(Dataset entries)
>>>
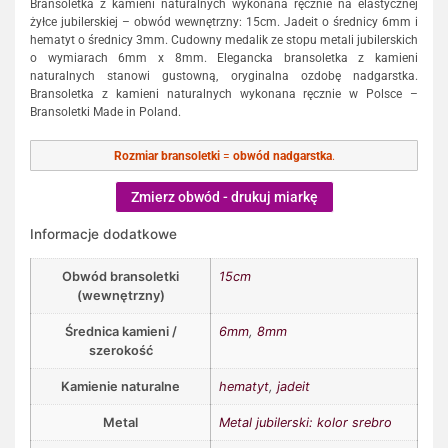
Bransoletka z kamieni naturalnych wykonana ręcznie na elastycznej
żyłce jubilerskiej – obwód wewnętrzny: 15cm. Jadeit o średnicy 6mm i
hematyt o średnicy 3mm. Cudowny medalik ze stopu metali jubilerskich
o wymiarach 6mm x 8mm. Elegancka bransoletka z kamieni
naturalnych stanowi gustowną, oryginalna ozdobę nadgarstka.
Bransoletka z kamieni naturalnych wykonana ręcznie w Polsce –
Bransoletki Made in Poland.
Rozmiar bransoletki
=
obwód nadgarstka
.
Zmierz obwód - drukuj miarkę
Informacje dodatkowe
Obwód bransoletki
15cm
(wewnętrzny)
Średnica kamieni /
6mm
,
8mm
szerokość
Kamienie naturalne
hematyt
,
jadeit
Metal
Metal jubilerski: kolor srebro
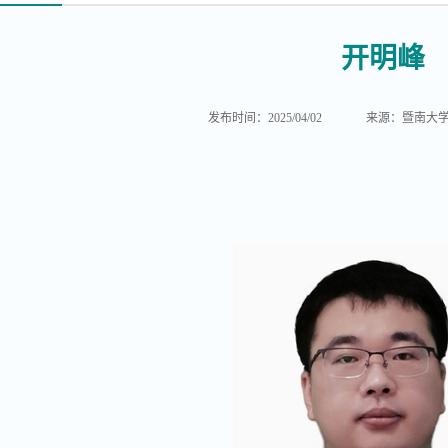
开明峰
发布时间：2025/04/02
来源：暨南大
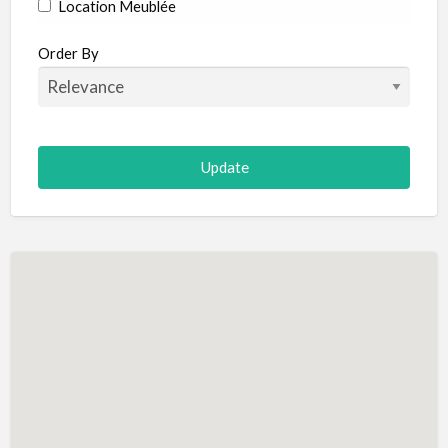
Location Meublée
Order By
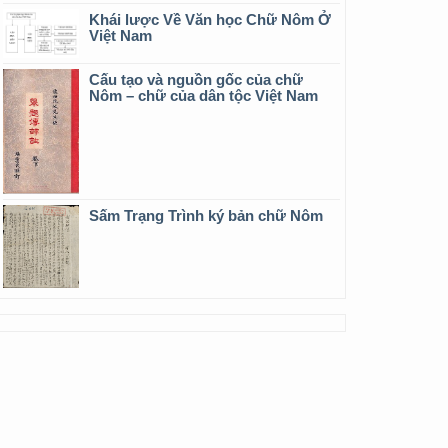
Khái lược Về Văn học Chữ Nôm Ở
Việt Nam
Cấu tạo và nguồn gốc của chữ
Nôm – chữ của dân tộc Việt Nam
Sấm Trạng Trình ký bản chữ Nôm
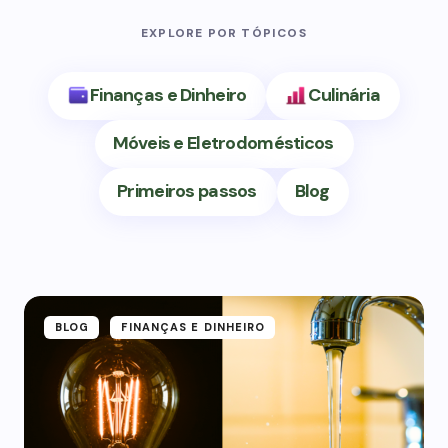
EXPLORE POR TÓPICOS
Finanças e Dinheiro
Culinária
Móveis e Eletrodomésticos
Primeiros passos
Blog
BLOG
FINANÇAS E DINHEIRO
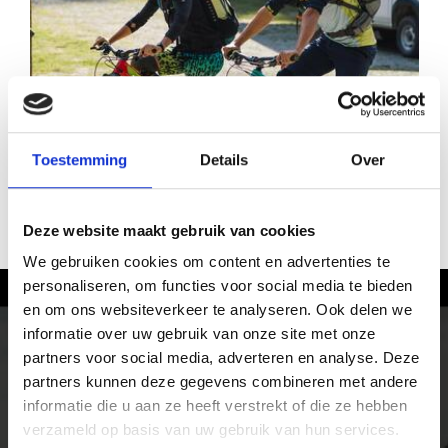
Toestemming
Details
Over
ÖTZI BIKE ACADEMY
Deze website maakt gebruik van cookies
We gebruiken cookies om content en advertenties te
personaliseren, om functies voor social media te bieden
Fietsen in het Vinschgau
en om ons websiteverkeer te analyseren. Ook delen we
informatie over uw gebruik van onze site met onze
partners voor social media, adverteren en analyse. Deze
Op de racefiets of de mountainbike, over almen en
partners kunnen deze gegevens combineren met andere
panoramaroutes, in het hooggebergte en over single
informatie die u aan ze heeft verstrekt of die ze hebben
trails terug naar het dal. Natuur en cultuur kun je in
het Vinschgau in Zuid-Tirol op alle hoogtes met de
verzameld op basis van uw gebruik van hun services.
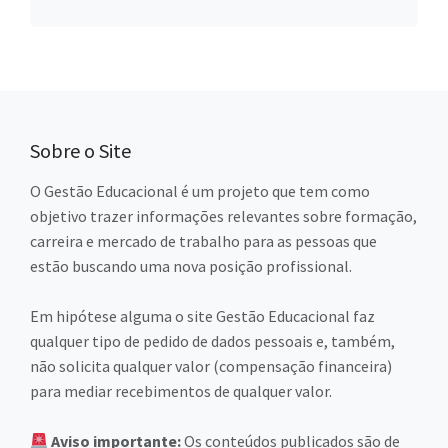
Sobre o Site
O Gestão Educacional é um projeto que tem como
objetivo trazer informações relevantes sobre formação,
carreira e mercado de trabalho para as pessoas que
estão buscando uma nova posição profissional.
Em hipótese alguma o site Gestão Educacional faz
qualquer tipo de pedido de dados pessoais e, também,
não solicita qualquer valor (compensação financeira)
para mediar recebimentos de qualquer valor.
Aviso importante:
Os conteúdos publicados são de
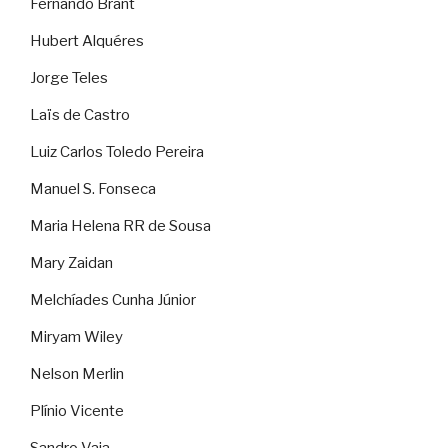
Fernando Brant
Hubert Alquéres
Jorge Teles
Laïs de Castro
Luiz Carlos Toledo Pereira
Manuel S. Fonseca
Maria Helena RR de Sousa
Mary Zaidan
Melchíades Cunha Júnior
Miryam Wiley
Nelson Merlin
Plínio Vicente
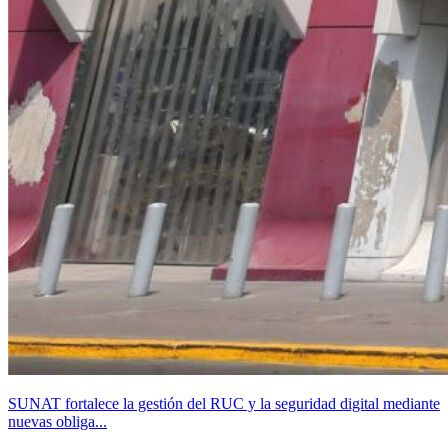
SUNAT fortalece la gestión del RUC y la seguridad digital mediante
nuevas obliga...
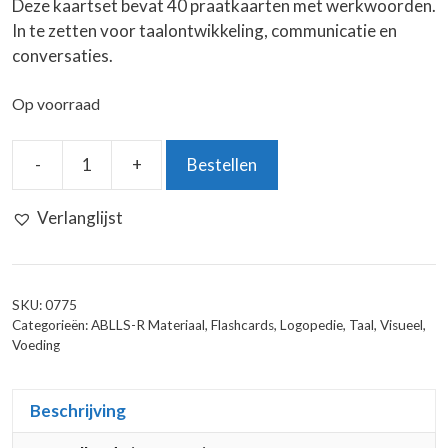
Deze kaartset bevat 40 praatkaarten met werkwoorden.
In te zetten voor taalontwikkeling, communicatie en
conversaties.
Op voorraad
-
+
Bestellen
Taalkaarten:
Werkwoorden
Verlanglijst
2
aantal
SKU:
0775
Categorieën:
ABLLS-R Materiaal
,
Flashcards
,
Logopedie
,
Taal
,
Visueel
,
Voeding
Beschrijving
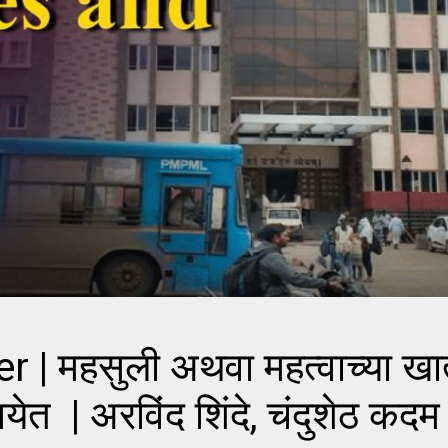
 महसुली अथवा महत्वाच्या खात
ेत | अरविंद शिंदे, चंदुशेठ कदम 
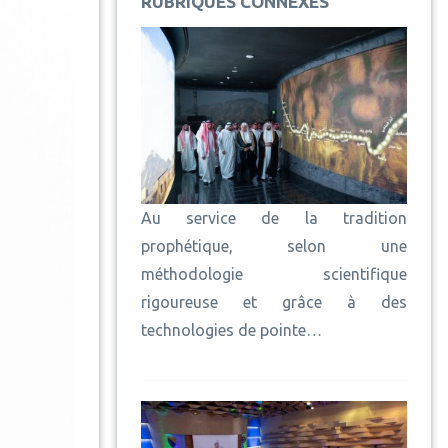
RUBRIQUES CONNEXES
Au service de la tradition
prophétique, selon une
méthodologie scientifique
rigoureuse et grâce à des
technologies de pointe…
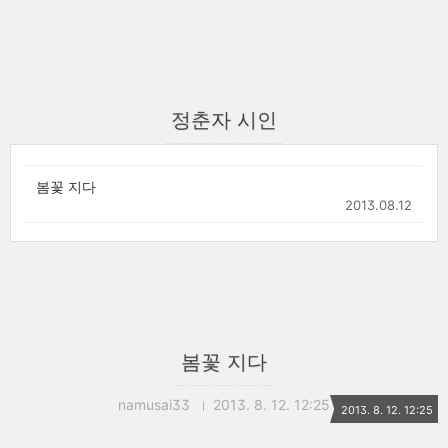
정춘자 시인
봄꽃 지다
2013.08.12
봄꽃 지다
namusai33
2013. 8. 12. 12:25
2013. 8. 12. 12:25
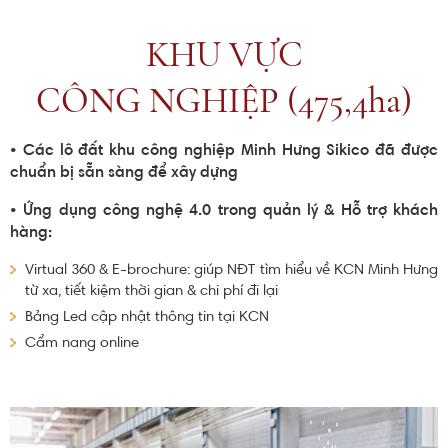
KHU VỰC
CÔNG NGHIỆP (475,4ha)
• Các lô đất khu công nghiệp Minh Hưng Sikico đã được
chuẩn bị sẵn sàng để xây dựng
• Ứng dụng công nghệ 4.0 trong quản lý & Hỗ trợ khách
hàng:
Virtual 360 & E-brochure: giúp NĐT tìm hiểu về
KCN Minh Hưng
từ xa, tiết kiệm thời gian & chi phí đi lại
Bảng Led cập nhật thông tin tại KCN
Cẩm nang online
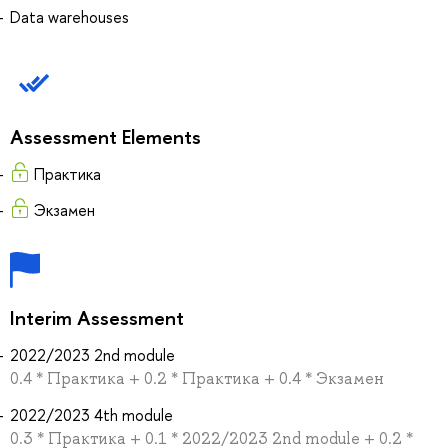
Data warehouses
Assessment Elements
Практика
Экзамен
Interim Assessment
2022/2023 2nd module
0.4 * Практика + 0.2 * Практика + 0.4 * Экзамен
2022/2023 4th module
0.3 * Практика + 0.1 * 2022/2023 2nd module + 0.2 *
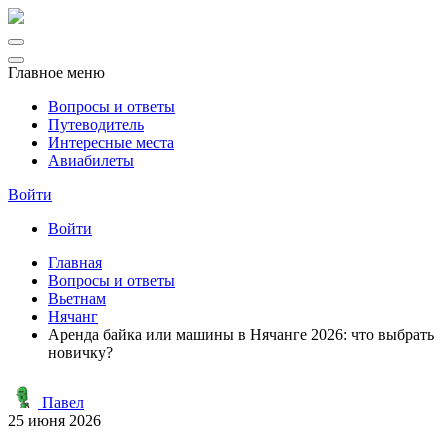
Главное меню
Вопросы и ответы
Путеводитель
Интересные места
Авиабилеты
Войти
Войти
Главная
Вопросы и ответы
Вьетнам
Нячанг
Аренда байка или машины в Нячанге 2026: что выбрать
новичку?
Павел
25 июня 2026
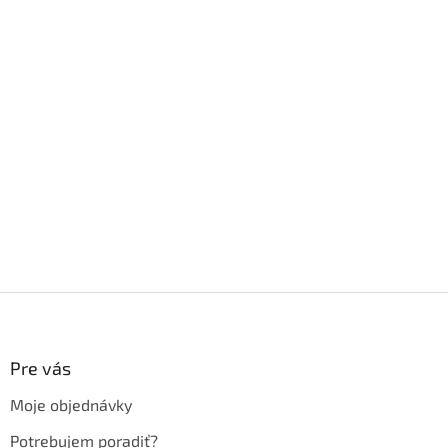
Z
á
p
ä
Pre vás
t
Moje objednávky
i
e
Potrebujem poradiť?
<<<
Write out again exactly the lines above from the one with "informatie die u" through the one with "Аренда байка или", adding no other lines and no pictures.

informatie die u aan ze heeft verstrekt of die ze hebben
trails terug naar het dal. Natuur en cultuur kun je in
het Vinschgau in Zuid-Tirol op alle hoogtes met de
verzameld op basis van uw gebruik van hun services.
Sobre o Site
O Gestão Educacional é um projeto que tem como
objetivo trazer informações relevantes sobre formação,
carreira e mercado de trabalho para as pessoas que
estão buscando uma nova posição profissional.
Em hipótese alguma o site Gestão Educacional faz
qualquer tipo de pedido de dados pessoais e, também,
não solicita qualquer valor (compensação financeira)
para mediar recebimentos de qualquer valor.
Aviso importante:
Os conteúdos publicados são de
Fernando Brant
Hubert Alquéres
Jorge Teles
Laïs de Castro
Luiz Carlos Toledo Pereira
Manuel S. Fonseca
Maria Helena RR de Sousa
Mary Zaidan
Melchíades Cunha Júnior
Miryam Wiley
Nelson Merlin
Plínio Vicente
SUNAT fortalece la gestión del RUC y la seguridad digital mediante
nuevas obliga...
Deze kaartset bevat 40 praatkaarten met werkwoorden.
In te zetten voor taalontwikkeling, communicatie en
conversaties.
Op voorraad
-
+
Bestellen
Taalkaarten:
Werkwoorden
Verlanglijst
2
aantal
SKU:
0775
Categorieën:
ABLLS-R Materiaal
,
Flashcards
,
Logopedie
,
Taal
,
Visueel
,
Voeding
Beschrijving
 महसुली अथवा महत्वाच्या खात
ेत | अरविंद शिंदे, चंदुशेठ कदम 
RUBRIQUES CONNEXES
Au service de la tradition
prophétique, selon une
méthodologie scientifique
rigoureuse et grâce à des
technologies de pointe…
정춘자 시인
봄꽃 지다
2013.08.12
봄꽃 지다
namusai33
2013. 8. 12. 12:25
2013. 8. 12. 12:25
KHU VỰC
CÔNG NGHIỆP (475,4ha)
• Các lô đất khu công nghiệp Minh Hưng Sikico đã được
chuẩn bị sẵn sàng để xây dựng
• Ứng dụng công nghệ 4.0 trong quản lý & Hỗ trợ khách
hàng:
Virtual 360 & E-brochure: giúp NĐT tìm hiểu về
KCN Minh Hưng
từ xa, tiết kiệm thời gian & chi phí đi lại
Bảng Led cập nhật thông tin tại KCN
Cẩm nang online
Data warehouses
Assessment Elements
Практика
Экзамен
Interim Assessment
2022/2023 2nd module
0.4 * Практика + 0.2 * Практика + 0.4 * Экзамен
2022/2023 4th module
0.3 * Практика + 0.1 * 2022/2023 2nd module + 0.2 *
Главное меню
Вопросы и ответы
Путеводитель
Интересные места
Авиабилеты
Войти
Войти
Главная
Вопросы и ответы
Вьетнам
Нячанг
Аренда байка или машины в Нячанге 2026: что выбрать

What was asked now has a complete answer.